Part of a raft of welfare reforms taking effect from April, the bedroom tax was designed to cut £500 million off the £21 billion bill for housing benefit. In Scotland, it is expected to save £50m from an annual housing benefit bill of £1.7bn.
Working-age tenants in housing association or council homes will lose 14% of their housing benefit entitlement if they have one spare bedroom, and 25% if they have two or more spare.
Yesterday, a leading Nationalist MSP indicated the SNP would scrap the UK Government's controversial cut if Scotland became independent.
Mike Dailly of GAA, who is also a member of the Secretary of State for Scotland's Poverty Advisory Group, said tenants could mount a legal challenge against attempts to impose the bedroom tax if rooms were not being used as bedrooms. He added: "This is good news. This has thrown a lifeline to many of the Scots who are affected by this.
"GAA believes it is possible for tenants to change the use of what might be regarded as a spare bedroom into something that need not be counted as a bedroom, and therefore not be subject to the 14% cut in housing benefit.

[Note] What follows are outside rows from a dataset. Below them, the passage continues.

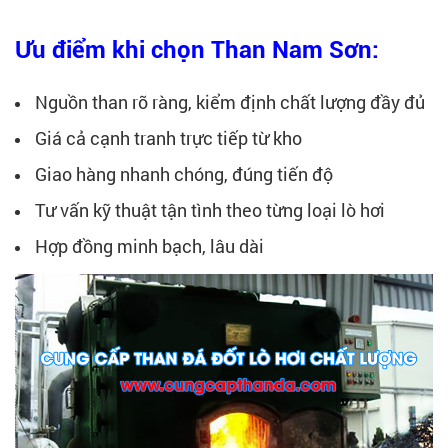
Ưu điểm khi chọn Than Nam Sơn:
Nguồn than rõ ràng, kiểm định chất lượng đầy đủ
Giá cả cạnh tranh trực tiếp từ kho
Giao hàng nhanh chóng, đúng tiến độ
Tư vấn kỹ thuật tận tình theo từng loại lò hơi
Hợp đồng minh bạch, lâu dài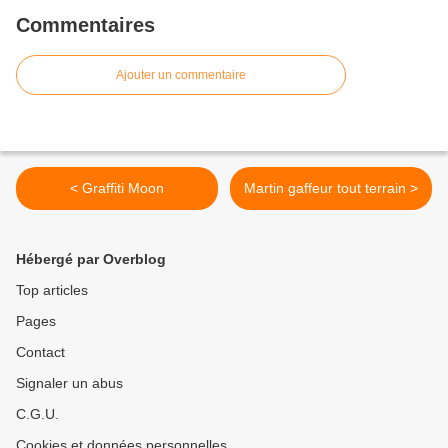
Commentaires
Ajouter un commentaire
< Graffiti Moon
Martin gaffeur tout terrain >
Hébergé par Overblog
Top articles
Pages
Contact
Signaler un abus
C.G.U.
Cookies et données personnelles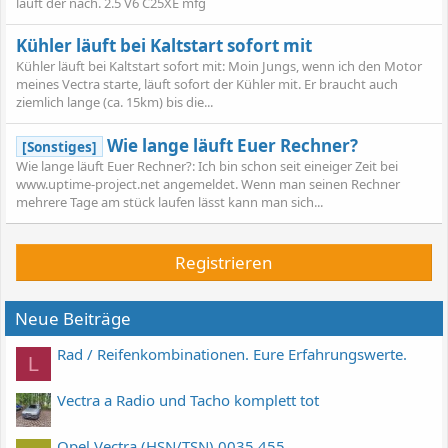
läuft der nach. 2.5 V6 C25XE mfg
Kühler läuft bei Kaltstart sofort mit
Kühler läuft bei Kaltstart sofort mit: Moin Jungs, wenn ich den Motor
meines Vectra starte, läuft sofort der Kühler mit. Er braucht auch
ziemlich lange (ca. 15km) bis die...
Wie lange läuft Euer Rechner?
[Sonstiges]
Wie lange läuft Euer Rechner?: Ich bin schon seit eineiger Zeit bei
www.uptime-project.net angemeldet. Wenn man seinen Rechner
mehrere Tage am stück laufen lässt kann man sich...
Registrieren
Neue Beiträge
Rad / Reifenkombinationen. Eure Erfahrungswerte.
L
Vectra a Radio und Tacho komplett tot
Opel Vectra (HSN/TSN) 0035 455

"This is of major application for disabled tenants, who may use a 'spare bedroom' for the purpose of therapy, storing wheelchairs, medical equipment or to undertake medical procedures. Other tenants may be able to avoid the bedroom tax too.
"We are calling for the Scottish Government to produce its guidance for local authorities, which could give us a bit of consistency."
The "under-occupation" rules were expected to affect foster carers with rooms spare between placements, disabled people who sometimes need a carer to stay overnight, separated parents who use a spare room for child access, and the homes of soldiers on tours of duty.
The Convention of Scottish Local Authorities (Cosla) said up to 20% of Scotland's 315,000 council tenants would be hit, and that 40% of them would get into rent arrears – leaving councils with a £20m-a-year shortfall, as well as the extra cost of enforcing debts and evictions.
A Cosla spokesman said local authorities would have to examine the legal opinion before adopting a position.
The Department for Work and Pensions (DWP) said it tailored housing benefit to the way the social landlord or local authority defined the property.
A spokeman said: "If a social landlord says it is a two-bedroomed house, regardless what happens to it subsequently, it is a two-bedroomed house and that is what housing benefit will be judged on."
Speaking on radio yesterday, SNP MSP Clare Adamson said the proposed cut to housing benefit, based on spare bedrooms, was an "appalling piece of legislation".
She identified the cut as one which could be reversed by a future SNP Government if Scotland became independent. However, she said not all UK Goverment welfare reforms would be abolished.
Her comments prompted claims by Scottish Labour that the SNP was trying to bribe voters to back independence while failing to use existing Holyrood powers to mitigate the impact of welfare reform.